Thursday, April 21, 2011

Recurrence of results


Q: We run your system several times on the same or slightly changed input data and obtain the results, which do not match exactly in each case. Does it mean that the results are unstable and not trustworthy?

A: Our expert system contains very complex forecasting algorithms. It includes wavelet regressions, neural networks, complex statistical optimizers and nonlinear filters. These technologies involve calculations thousands times exceeding in volumes all typical indicators supplied with trading platforms. All computers operate on finite precision arithmetic. It typically has 15 digits accuracy. In very long and complex calculations even small discrepancies tend to sum up and bring noticeable divergences preventing the results of several runs to coincide exactly even on the same data supplied. What matters here, is the tendency in behavior of such errors.

If the results of several consecutive runs do not differ considerably and has the tendency to match exactly with the increase in the input data volume, then we can tell that algorithm is stable and has the convergence point in the multidimensional phase space. In other words, we can say that algorithm has attractor, which guarantees statistical accuracy and consistency of the results on the ensemble of representative input statistics. Convergence is governed by Lyapunov exponents and other chaos measures. This style of convergence escapes full literacy and exhibits sporadic misfits and other phenomena. Key indicator is then steady decrease in the number and amplitude of such deviations with increase of data series length, which indicates underlying model convergence to stable result in terms of its phase space.
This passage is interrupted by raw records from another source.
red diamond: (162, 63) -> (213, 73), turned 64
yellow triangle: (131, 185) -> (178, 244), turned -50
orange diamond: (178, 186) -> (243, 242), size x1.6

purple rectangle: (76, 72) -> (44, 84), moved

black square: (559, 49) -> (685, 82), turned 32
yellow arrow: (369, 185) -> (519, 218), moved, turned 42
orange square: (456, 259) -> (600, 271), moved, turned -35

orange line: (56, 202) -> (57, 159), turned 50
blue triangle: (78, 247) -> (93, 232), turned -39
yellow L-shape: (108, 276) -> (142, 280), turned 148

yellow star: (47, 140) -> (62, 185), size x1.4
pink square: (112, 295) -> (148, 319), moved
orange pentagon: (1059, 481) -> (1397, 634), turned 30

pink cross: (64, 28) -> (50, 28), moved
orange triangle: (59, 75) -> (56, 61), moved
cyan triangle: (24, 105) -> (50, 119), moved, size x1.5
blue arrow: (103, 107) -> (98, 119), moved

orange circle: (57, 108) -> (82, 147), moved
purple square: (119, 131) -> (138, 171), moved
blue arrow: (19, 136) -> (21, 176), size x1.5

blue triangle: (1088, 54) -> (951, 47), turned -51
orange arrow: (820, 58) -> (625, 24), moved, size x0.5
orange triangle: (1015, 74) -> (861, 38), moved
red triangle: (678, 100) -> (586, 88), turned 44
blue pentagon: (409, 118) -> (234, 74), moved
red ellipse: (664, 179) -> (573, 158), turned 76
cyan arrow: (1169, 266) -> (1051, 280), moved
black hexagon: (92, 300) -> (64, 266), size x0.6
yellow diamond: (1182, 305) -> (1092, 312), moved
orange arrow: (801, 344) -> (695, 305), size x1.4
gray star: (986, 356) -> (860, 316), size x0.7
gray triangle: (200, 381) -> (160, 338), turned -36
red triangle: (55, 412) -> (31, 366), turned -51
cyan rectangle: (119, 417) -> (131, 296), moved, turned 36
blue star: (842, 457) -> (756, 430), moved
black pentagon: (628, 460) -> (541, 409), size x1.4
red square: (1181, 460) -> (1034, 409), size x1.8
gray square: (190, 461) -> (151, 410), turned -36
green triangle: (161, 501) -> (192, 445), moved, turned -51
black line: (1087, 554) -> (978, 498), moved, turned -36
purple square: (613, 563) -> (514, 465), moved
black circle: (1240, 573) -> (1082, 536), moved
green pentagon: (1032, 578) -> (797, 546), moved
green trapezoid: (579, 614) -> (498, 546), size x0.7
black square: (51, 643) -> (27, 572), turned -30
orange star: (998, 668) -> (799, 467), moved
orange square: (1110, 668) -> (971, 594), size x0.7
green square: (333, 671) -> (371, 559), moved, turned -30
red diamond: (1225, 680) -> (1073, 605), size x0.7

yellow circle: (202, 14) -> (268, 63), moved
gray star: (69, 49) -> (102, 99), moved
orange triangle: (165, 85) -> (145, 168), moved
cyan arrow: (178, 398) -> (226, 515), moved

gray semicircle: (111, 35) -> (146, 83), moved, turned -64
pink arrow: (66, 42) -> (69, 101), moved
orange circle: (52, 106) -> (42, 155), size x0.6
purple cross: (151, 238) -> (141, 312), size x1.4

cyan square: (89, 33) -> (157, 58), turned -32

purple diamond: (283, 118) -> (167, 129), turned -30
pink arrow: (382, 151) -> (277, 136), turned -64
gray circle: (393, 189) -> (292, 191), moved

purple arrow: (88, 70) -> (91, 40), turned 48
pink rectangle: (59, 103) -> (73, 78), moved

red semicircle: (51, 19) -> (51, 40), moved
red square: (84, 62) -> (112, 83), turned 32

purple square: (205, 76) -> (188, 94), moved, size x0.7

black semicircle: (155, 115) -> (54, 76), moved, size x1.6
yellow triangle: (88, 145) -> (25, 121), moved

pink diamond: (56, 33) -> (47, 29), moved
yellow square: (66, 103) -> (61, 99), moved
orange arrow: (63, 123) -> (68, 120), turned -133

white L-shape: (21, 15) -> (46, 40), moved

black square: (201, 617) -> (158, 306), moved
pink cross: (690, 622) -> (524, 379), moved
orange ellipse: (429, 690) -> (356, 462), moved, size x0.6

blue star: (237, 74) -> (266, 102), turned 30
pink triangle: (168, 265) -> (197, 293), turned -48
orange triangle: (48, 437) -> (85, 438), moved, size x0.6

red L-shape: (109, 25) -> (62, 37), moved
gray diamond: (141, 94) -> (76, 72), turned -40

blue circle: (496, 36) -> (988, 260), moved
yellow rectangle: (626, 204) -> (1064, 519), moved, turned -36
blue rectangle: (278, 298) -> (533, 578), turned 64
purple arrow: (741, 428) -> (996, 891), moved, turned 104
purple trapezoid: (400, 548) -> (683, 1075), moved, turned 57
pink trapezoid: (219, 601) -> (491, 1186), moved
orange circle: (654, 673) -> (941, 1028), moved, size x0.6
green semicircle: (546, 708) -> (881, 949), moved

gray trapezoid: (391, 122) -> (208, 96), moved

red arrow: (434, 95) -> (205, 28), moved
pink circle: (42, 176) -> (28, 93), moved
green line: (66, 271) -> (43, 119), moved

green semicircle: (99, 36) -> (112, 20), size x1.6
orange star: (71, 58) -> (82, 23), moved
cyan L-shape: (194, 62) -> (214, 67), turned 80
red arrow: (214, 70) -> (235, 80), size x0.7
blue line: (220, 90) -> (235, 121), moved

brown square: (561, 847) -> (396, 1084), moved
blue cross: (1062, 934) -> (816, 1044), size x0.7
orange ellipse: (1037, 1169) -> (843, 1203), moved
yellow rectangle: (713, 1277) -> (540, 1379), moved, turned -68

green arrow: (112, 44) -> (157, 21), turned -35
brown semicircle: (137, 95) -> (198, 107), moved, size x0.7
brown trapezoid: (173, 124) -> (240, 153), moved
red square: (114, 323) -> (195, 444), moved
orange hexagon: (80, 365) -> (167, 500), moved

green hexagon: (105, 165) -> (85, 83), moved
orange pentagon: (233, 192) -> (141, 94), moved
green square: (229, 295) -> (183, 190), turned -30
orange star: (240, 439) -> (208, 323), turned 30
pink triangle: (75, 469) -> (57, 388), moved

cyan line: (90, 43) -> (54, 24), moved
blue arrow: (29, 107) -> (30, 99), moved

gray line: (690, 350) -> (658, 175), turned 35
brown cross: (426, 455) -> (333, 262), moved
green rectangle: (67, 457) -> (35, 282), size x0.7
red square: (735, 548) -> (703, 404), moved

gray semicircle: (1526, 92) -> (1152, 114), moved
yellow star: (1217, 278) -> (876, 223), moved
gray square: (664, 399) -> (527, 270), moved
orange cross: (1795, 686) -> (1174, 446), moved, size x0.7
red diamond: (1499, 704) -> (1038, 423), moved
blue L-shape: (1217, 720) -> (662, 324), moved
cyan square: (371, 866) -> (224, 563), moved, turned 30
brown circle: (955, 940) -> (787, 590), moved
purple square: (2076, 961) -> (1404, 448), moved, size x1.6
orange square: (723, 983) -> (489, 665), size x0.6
Results of all our algorithms generally coincide in consecutive runs. Coincidence is, however, not literal because of convergence aspects of inner optimizers. On short data series, coincidence is poor or even completely absent due to statistically insignificant data. Coincidence much improves on longer series and gets better with additional data added in most cases. It indicates correct model structure and its applicability to market forecasting. In many cases, good reproduction of results requires quite long data series of thousand points and more. Exactly this statistical convergence gives our technology fundamental benefits over the most common technical indicators.